2025 GotY: Games of the Year
As I mentioned in the previous post, there were so many good games this year that it was hard to narrow it down to a top 10, leading to me disqualifying Type Help and Deltarune on technicalities to open up some slots. But I make the rules here, so I'm just going to add games to the list until I have what feels like a representative sample.

What more can I say about Blue Prince? I said a bunch of it back when it came out, and I kind of alluded to it a lot during my ThinkyCon talk... I want there to be more games like it, both in the "many layers of metapuzzles" way and in the "puzzle and strategy layers combining" way. Maybe both of those at once didn't work for some people, but it worked for me.

The Descent of King Hesper technically didn't come out in 2025, but it came out so close to the end of 2024 that I'm counting it. It's a massive multi-year fan level set for the Deadly Rooms of Death puzzle series, initially designed as an "entry point" with a level to introduce each mechanic the game system supports. And over the years, that's a lot of mechanics.

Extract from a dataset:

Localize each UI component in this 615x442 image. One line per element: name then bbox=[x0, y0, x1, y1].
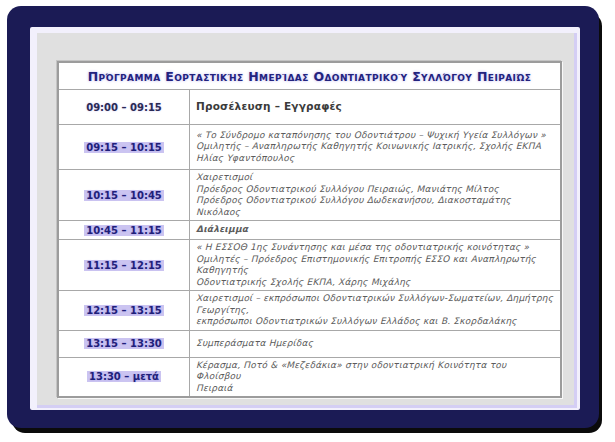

Lingo 2 is more of the combination of word rules discovery and exploring impossible spaces that made the first game so enthralling. There's a lot in there on both sides of that coin, and it got pretty overwhelming, but I enjoyed what I was able to see. As a sequel to a rules discovery game, it had an interesting design of challenge of having to work for people who played the first game and knew all of its rules as well as people who don't, and it changed things up just enough to succeed.

Gentoo Rescue is a grid-based puzzle about sliding penguins and walruses around on ice. The twist is that creatures have items that break the rules and interact in interesting ways, and of course the level select is another level that follows the same rules as the main puzzles, so there are "meta" mechanics of interactions between them... There have been a bunch of these since Baba is You, but this one did a really good job of not being overwhelming with features like a journal of mechanic interactions you've seen. It obviously gets Bird Game of the Year, but I think I give it Puzzle Game of the Year (For Sickos) too. It was a tough call between these first four games, though.

Glowkeeper starts off as a puzzle platformer with a kind of unique trick: you also have mouse control, which you can use to connect blocks and remove them match-3 style. But as the game progresses and you explore the world, it reveals some twists on its mechanics that give it a lot of staying power.

The Roottrees are Dead is another document exploration mystery, this one building a family tree of a candy-making dynasty and understanding their history. It has an interesting combination of ways to confirm you're on the right track: both Obra Dinn's "get three people right to lock in" and a database query (searching its simulation of the 90's Internet). The original free (AI art-based) release added them both to the detective game genre toolkit, and the commercial release with human art and a bonus campaign makes it something I can recommend without qualifications.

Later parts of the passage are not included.